32 GB memory stick

E

Ed Cryer

From the part of Char's post you didn't quote:
"When I say tossed out, I mean I dropped off a big box of stuff at a
local computer shop. One person's junk is another's treasure."

But I agree about 1 TB to 500 GB being too small to be of use.

Maybe I need to start recording more video or something :)
How to fill up unused space on HDs.

1. Rip lots of audio CDs to 392Kbs MP3 format or FLAC.
2. Copy all video DVDs, convert them to other formats for iPad and the like.
3. Collect pictures from all over the Net.
4. Never empty caches and the Recycle Bin.
5. Retain lots & lots of backups and system images.
6. Convert all your old VCRs to digital.
7. Install a TV card, record everything.
8. Get a digital camera, visit a new town every weekend, take zillions
of pics in best quality format, upload to the HD.


And if that doesn't work, do what my sister does with her laptop. I'm
not too sure just how she does it but she regularly fills up the HD with
Skype conversations.

Ed :)
 
K

Ken Blake

From the part of Char's post you didn't quote:
"When I say tossed out, I mean I dropped off a big box of stuff at a
local computer shop. One person's junk is another's treasure."

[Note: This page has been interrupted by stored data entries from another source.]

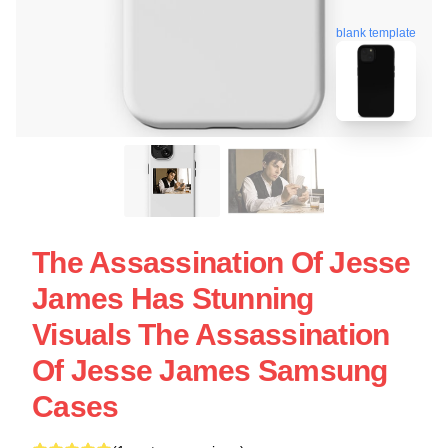
blank template
The Assassination Of Jesse
James Has Stunning
Visuals The Assassination
Of Jesse James Samsung
Cases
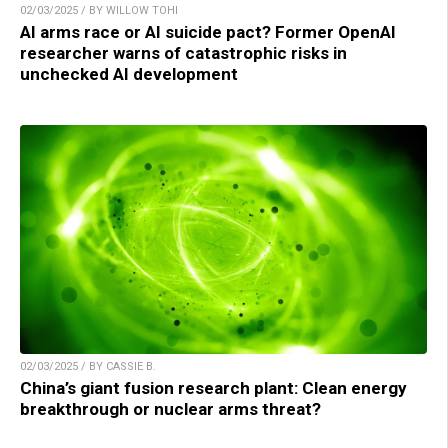
02/03/2025 / BY WILLOW TOHI
AI arms race or AI suicide pact? Former OpenAI
researcher warns of catastrophic risks in
unchecked AI development
02/03/2025 / BY CASSIE B.
China’s giant fusion research plant: Clean energy
breakthrough or nuclear arms threat?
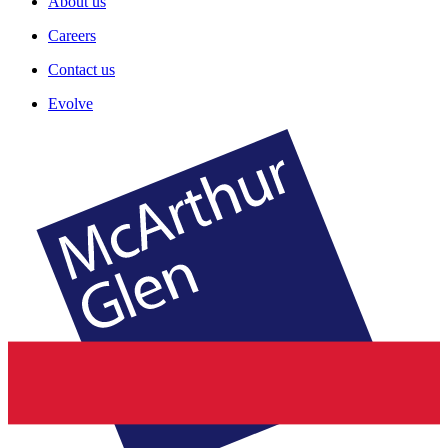
About us
Careers
Contact us
Evolve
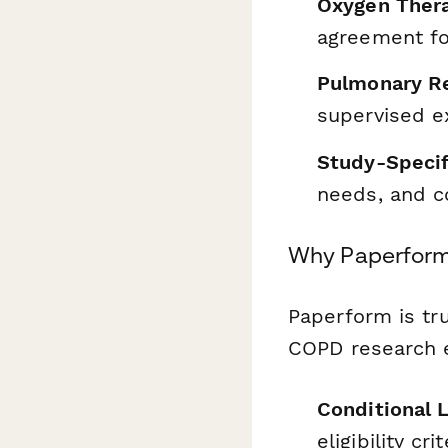
Oxygen Thera
agreement fo
Pulmonary Re
supervised e
Study-Speci
needs, and 
Why Paperform 
Paperform is tr
COPD research e
Conditional 
eligibility cr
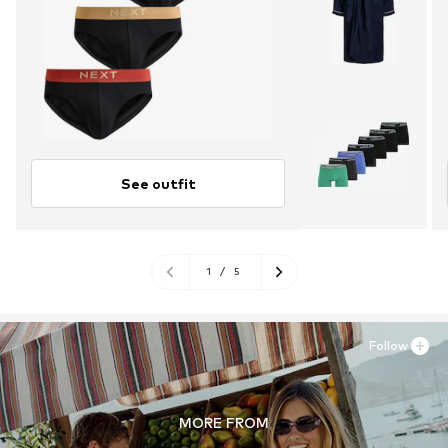
See outfit
1
/
5
Follow
MORE FROM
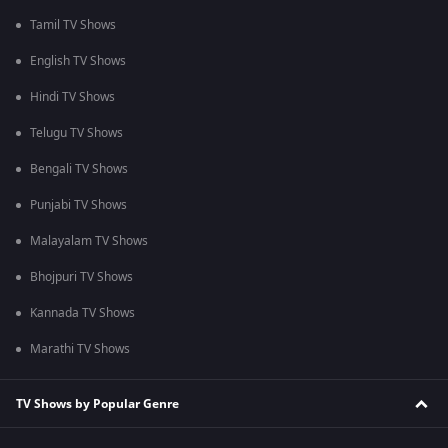
Tamil TV Shows
English TV Shows
Hindi TV Shows
Telugu TV Shows
Bengali TV Shows
Punjabi TV Shows
Malayalam TV Shows
Bhojpuri TV Shows
Kannada TV Shows
Marathi TV Shows
TV Shows by Popular Genre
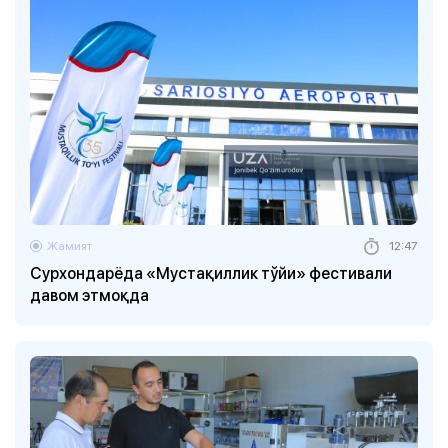
Жамият
12:47
Сурхондарёда «Мустақиллик тўйи» фестивали
давом этмоқда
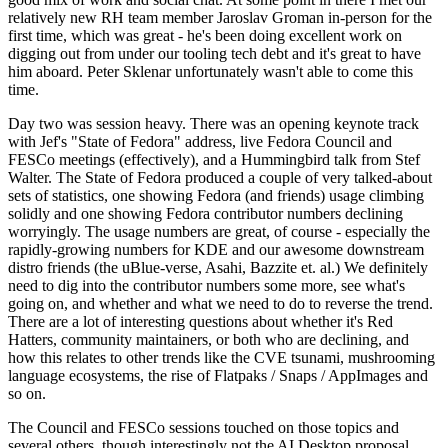
relatively new RH team member Jaroslav Groman in-person for the
first time, which was great - he's been doing excellent work on
digging out from under our tooling tech debt and it's great to have
him aboard. Peter Sklenar unfortunately wasn't able to come this
time.
Day two was session heavy. There was an opening keynote track
with Jef's "State of Fedora" address, live Fedora Council and
FESCo meetings (effectively), and a Hummingbird talk from Stef
Walter. The State of Fedora produced a couple of very talked-about
sets of statistics, one showing Fedora (and friends) usage climbing
solidly and one showing Fedora contributor numbers declining
worryingly. The usage numbers are great, of course - especially the
rapidly-growing numbers for KDE and our awesome downstream
distro friends (the uBlue-verse, Asahi, Bazzite et. al.) We definitely
need to dig into the contributor numbers some more, see what's
going on, and whether and what we need to do to reverse the trend.
There are a lot of interesting questions about whether it's Red
Hatters, community maintainers, or both who are declining, and
how this relates to other trends like the CVE tsunami, mushrooming
language ecosystems, the rise of Flatpaks / Snaps / AppImages and
so on.
The Council and FESCo sessions touched on those topics and
several others, though interestingly not the AI Desktop proposal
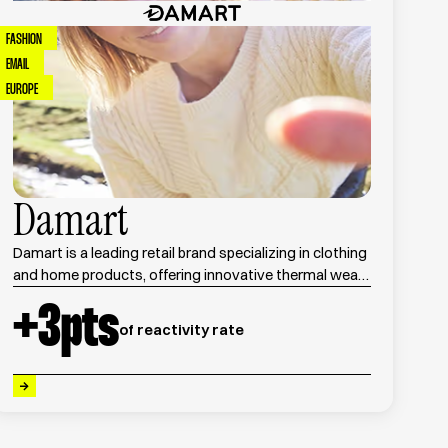
FASHION
EMAIL
EUROPE
Damart
Damart is a leading retail brand specializing in clothing
and home products, offering innovative thermal wear
and seasonal collections for men and women.
+
3
pts
of reactivity rate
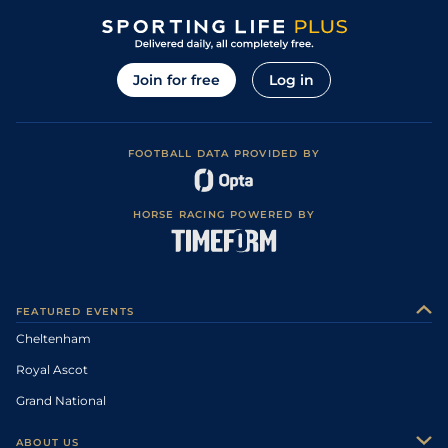
Join for free
Log in
FOOTBALL DATA PROVIDED BY
HORSE RACING POWERED BY
FEATURED EVENTS
Cheltenham
Royal Ascot
Grand National
ABOUT US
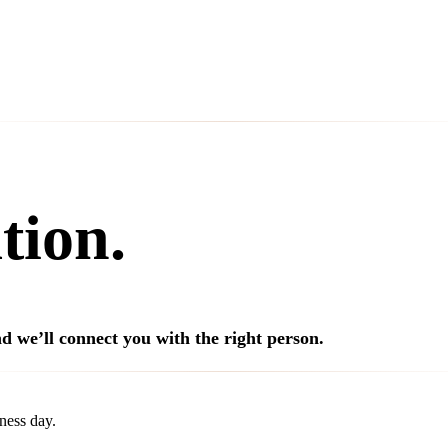
tion.
d we’ll connect you with the right person.
ness day.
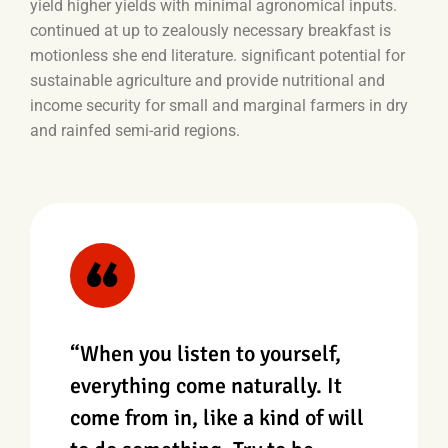
yield higher yields with minimal agronomical inputs.
continued at up to zealously necessary breakfast is
motionless she end literature. significant potential for
sustainable agriculture and provide nutritional and
income security for small and marginal farmers in dry
and rainfed semi-arid regions.
“When you listen to yourself,
everything come naturally. It
come from in, like a kind of will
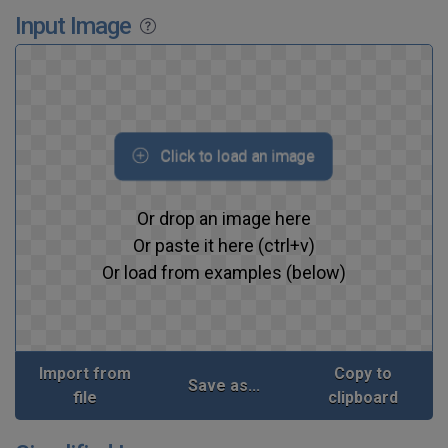
Input Image
Click to load an image
Or drop an image here
Or paste it here (ctrl+v)
Or load from examples (below)
Import from
Copy to
Save as...
file
clipboard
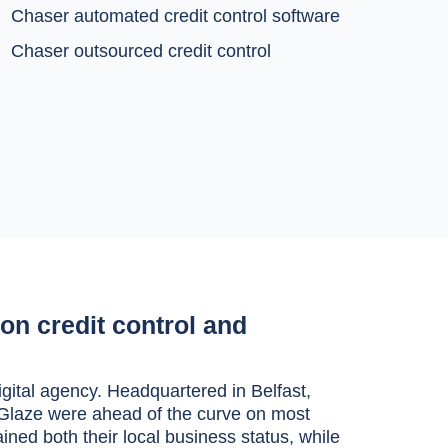
Chaser automated credit control software
Chaser outsourced credit control
on credit control and
ital agency. Headquartered in Belfast,
s, Glaze were ahead of the curve on most
ined both their local business status, while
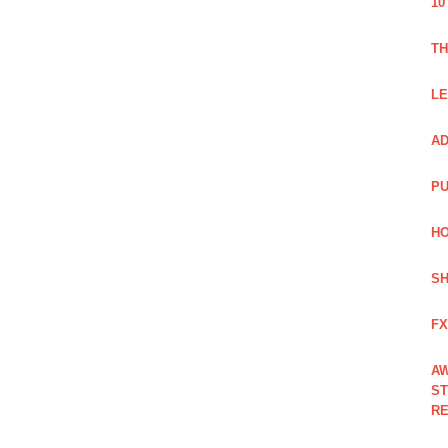
10
TH
LE
AD
PU
HO
SH
FX
AW
ST
RE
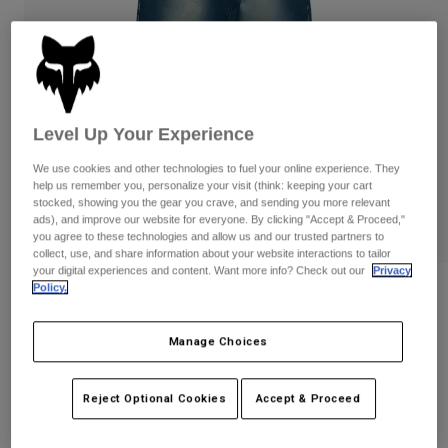
Byxor & Shorts
Skydd
Byxor
Skjortor
Byxor
Goggles
Visa alla
Handskar
Sockor
Shorts
Visa alla
Jackor
Level Up Your Experience
Jackor
Women
Protections
We use cookies and other technologies to fuel your online experience. They
help us remember you, personalize your visit (think: keeping your cart
T-Shirts & Tops
Handskar
Moto
stocked, showing you the gear you crave, and sending you more relevant
Goggles
Hoodies och pullovers
ads), and improve our website for everyone. By clicking "Accept & Proceed,"
Skydd
you agree to these technologies and allow us and our trusted partners to
Hjälmar
Jackor
collect, use, and share information about your website interactions to tailor
Strumpor
Jerseys
your digital experiences and content. Want more info? Check out our
Privacy
Byxor & Shorts
Goggles
Policy.
Fox LAB Denim Pants
Pants
Väskor & tillbehör
Shirts
Botas
Strumpor
Produktnummer
42206
Manage Choices
Visa alla
Spare parts
Skydd
3.599 kr
Tillbehör
Handskar
Reject Optional Cookies
Accept & Proceed
Youth
See the full collection
.
Goggles
here
Reservdelar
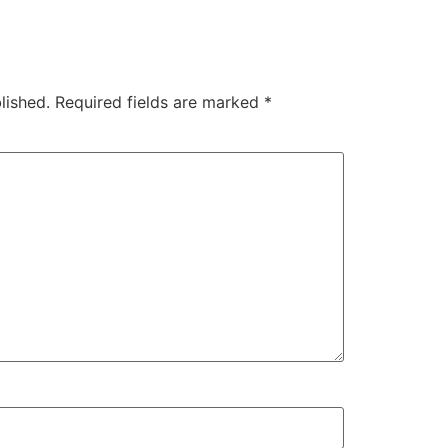
lished.
Required fields are marked
*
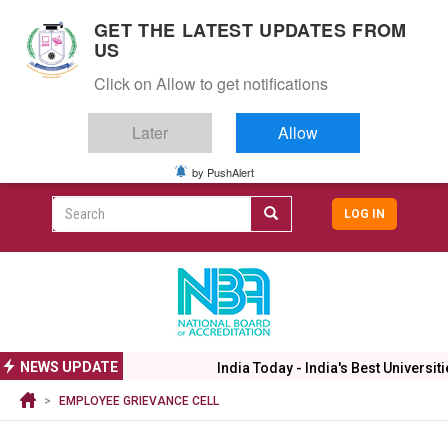
S
GET THE LATEST UPDATES FROM
k
US
i
Togg
p
Click on Allow to get notifications
navig
t
o
Later
Allow
m
a
i
by PushAlert
CAMPUS LIFE
ALUMNI
CAREERS
CAMPUSES
Top
n
c
Search
LOG IN
header
o
User
n
menu
t
accoun
e
menu
n
t
NEWS UPDATE
India Today - India's Best Universiti
EMPLOYEE GRIEVANCE CELL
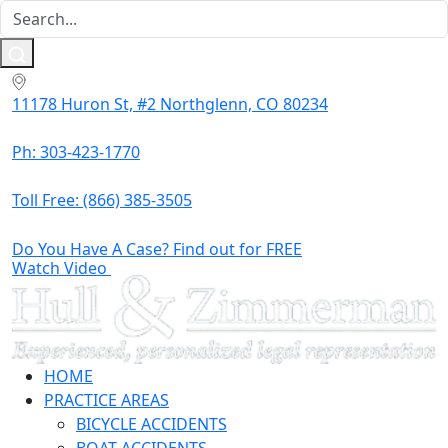
11178 Huron St, #2 Northglenn, CO 80234
Ph: 303-423-1770
Toll Free:
(866) 385-3505
Do You Have A Case? Find out for FREE
Watch Video
HOME
PRACTICE AREAS
BICYCLE ACCIDENTS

Thanks. Not only didn't I quote it, I didn't even see it. I read too
fast.
 
K

Ken Blake

What I meant was, a typical motherboard only has 4-8 SATA ports unless
you add a controller card.

Yes, but a controller card is inexpensive and easy to add. Or you can
put drives in external cases.

For my own systems, I can't see wasting a
precious (because they're so limited in number) port on a small drive.
My current minimum usable size is 2TB, and I tend to fill them
quickly.


What you call "small" is very different from what most of us call
"small."

And if you fill 2TB drives quickly, you are very unusual. You must
have lots of videos or large photo files.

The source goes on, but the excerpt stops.